Brokers are agents that represent clients (general public or any institution) in the stock market and conduct trades on behalf of their respective clients. The jobbers and other market participants will be contacted in performing these tasks in which brokers would look for better prices and market opportunities for their clients.

Restrictions on Dealings

A jobber cannot directly interact with the investors or trade securities on behalf of others in the stock exchange. They can only transact with the brokers, which makes them a specialized participant focused solely on market-making rather than client services.

Brokers are intermediaries who connect the jobbers and the investors to the stock market. They thus bridge the gap between the market (jobbers) and the investors and assist in the very efficient execution of the buy and sell orders for the investors.

Type of Agents

Jobbers are “special mercantile agents.” They act in a niche role in that they specialize in wholesale market trading rather than providing general, all-purpose services.

Brokers are “general mercantile agents.” They act on behalf of their clients by looking to purchase and sell securities based on client instruction. In this kind of agency relationship, the client’s interests become a concern over which the broker has responsibility.

Form of Compensation

A jobber makes profits upon the difference in buying and selling prices between the market. There is no commission or fee paid to the clients but profit directly by selling securities at a much higher price than their purchase price.
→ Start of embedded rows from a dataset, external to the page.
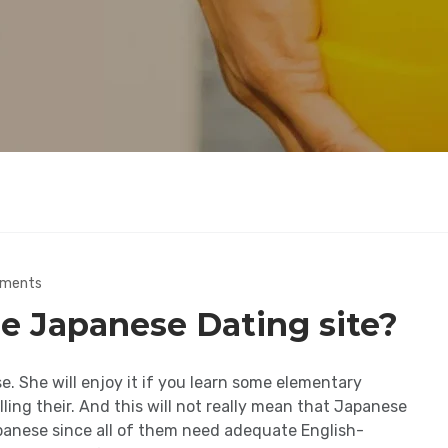
ments
e Japanese Dating site?
e. She will enjoy it if you learn some elementary
lling their. And this will not really mean that Japanese
apanese since all of them need adequate English-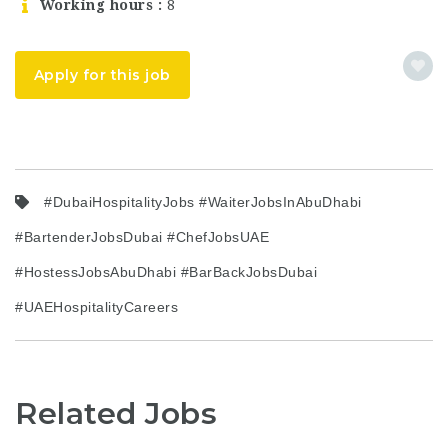
Working hours
8
Apply for this job
#DubaiHospitalityJobs #WaiterJobsInAbuDhabi
#BartenderJobsDubai #ChefJobsUAE
#HostessJobsAbuDhabi #BarBackJobsDubai
#UAEHospitalityCareers
Related Jobs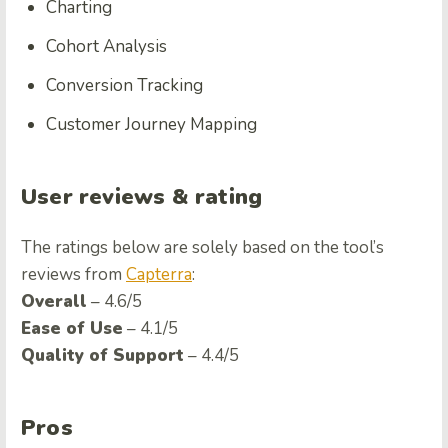
Charting
Cohort Analysis
Conversion Tracking
Customer Journey Mapping
User reviews & rating
The ratings below are solely based on the tool’s
reviews from
Capterra
:
Overall
– 4.6/5
Ease of Use
– 4.1/5
Quality of Support
– 4.4/5
Pros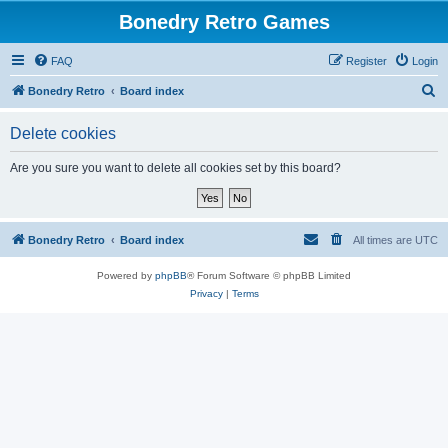
Bonedry Retro Games
FAQ
Register
Login
S
Bonedry Retro
Board index
e
Delete cookies
a
r
Are you sure you want to delete all cookies set by this board?
c
h
Bonedry Retro
Board index
All times are
UTC
Powered by
phpBB
® Forum Software © phpBB Limited
Privacy
|
Terms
The earnings of a broker are in the form of a commission or brokerage fee for every transaction conducted for clients. Fixed by the regulations of the stock exchange, the brokerage is fixed and therefore always stable.

Amount of Compensation

Jobber’s profits are not determinate; they arise from the dynamics of market forces and pressures of competition. The profits earned by jobbers depend on their buying securities at the lowest prices possible and selling securities at higher prices, depending on the volatility and opportunities prevailing in the market.

Brokerage fees have standardization, and stock exchanges regulate them to maintain fair practice. The earnings of the brokers are relatively more regular because they are dependent upon the volume of transactions and the rates fixed by the exchange.

Profit Risk

Jobbers carry high market risk as they trade based on their own capital. The immediate impact of fluctuation in market prices will always be realized by the jobbers, either through profit or loss. Their risk management skills is a must as wrong decisions bring instant financial implications.
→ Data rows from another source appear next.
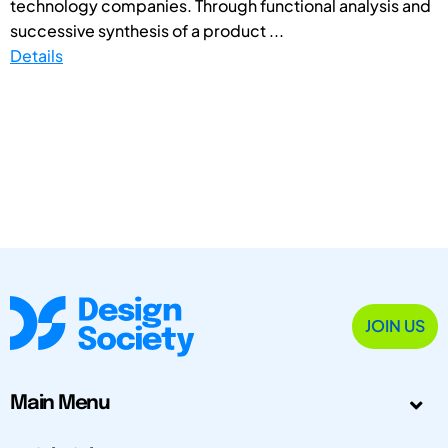
technology companies. Through functional analysis and
successive synthesis of a product ...
Details
JOIN US
Main Menu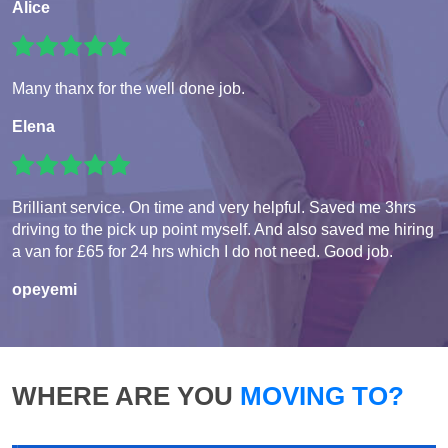
Alice
Many thanx for the well done job.
Elena
Brilliant service. On time and very helpful. Saved me 3hrs
driving to the pick up point myself. And also saved me hiring
a van for £65 for 24 hrs which I do not need. Good job.
opeyemi
WHERE ARE YOU
MOVING TO?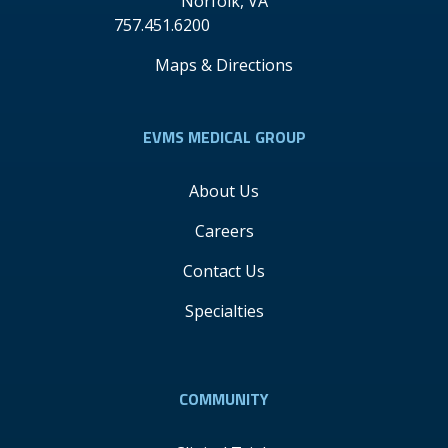
Norfolk
,
VA
757.451.6200
Maps & Directions
EVMS MEDICAL GROUP
About Us
Careers
Contact Us
Specialties
COMMUNITY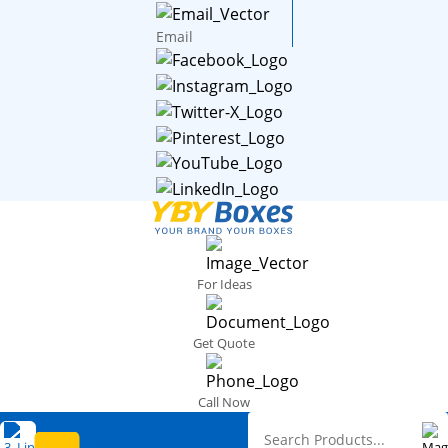
Email
For Ideas
Get Quote
Call Now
Market risk is less for brokers as they do not trade on their account. Their biggest concern is client-related risk-loss of clients or loss of their commissions in case they did not make trades efficiently. As long as they continue to maintain and operate effectively on the behalf of their clients, their income is ensured.

Regulatory Compliance

Jobbers are regulated to ensure market stability and transparency. They must follow certain policies related to capital requirements, market-making, and reporting. These regulations ensure that they have adequate capital to cover against losses, thus supporting market liquidity.
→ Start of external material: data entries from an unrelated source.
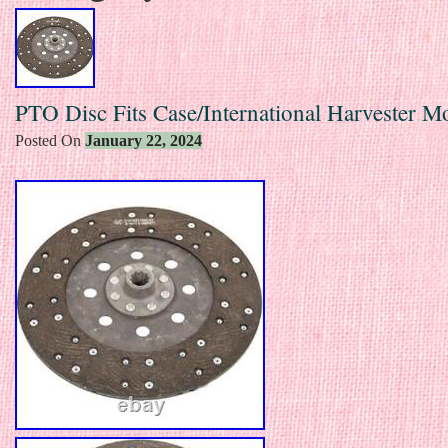
PTO Disc Fits Case/International Harvester M
Posted On
January 22, 2024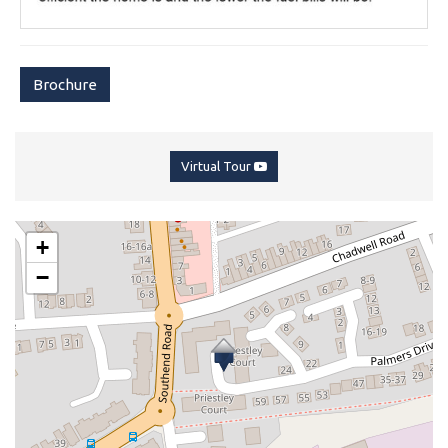
Brochure
Virtual Tour
+
−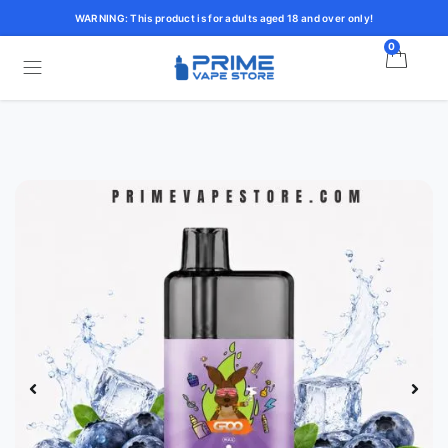
WARNING: This product is for adults aged 18 and over only!
0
There are more rules to the clients’ advantage that bind the brokers, as they have to adhere to guidelines which aim at protecting the clients’ interests. These  include the agent duties, fair treatment, and disclosure of any conflict of interest. Thus, a broker is always obliged to act in the best interest of the clients and provide honest, transparent services.

Modern Relevance

Electronic trading and automated systems have today replaced the traditional jobber’s role. These electronic platforms allow liquidity and the execution of trades faster and much more efficiently than human jobbers. Nowadays, jobbers are mainly substituted by automated market makers in stock markets.

Brokers continue to play an essential role in the market, especially for retail investors and institutions looking for personalized service. Brokers offer experience, advice, and provide help to navigate through very complex trading environments that cannot be replaced by automation.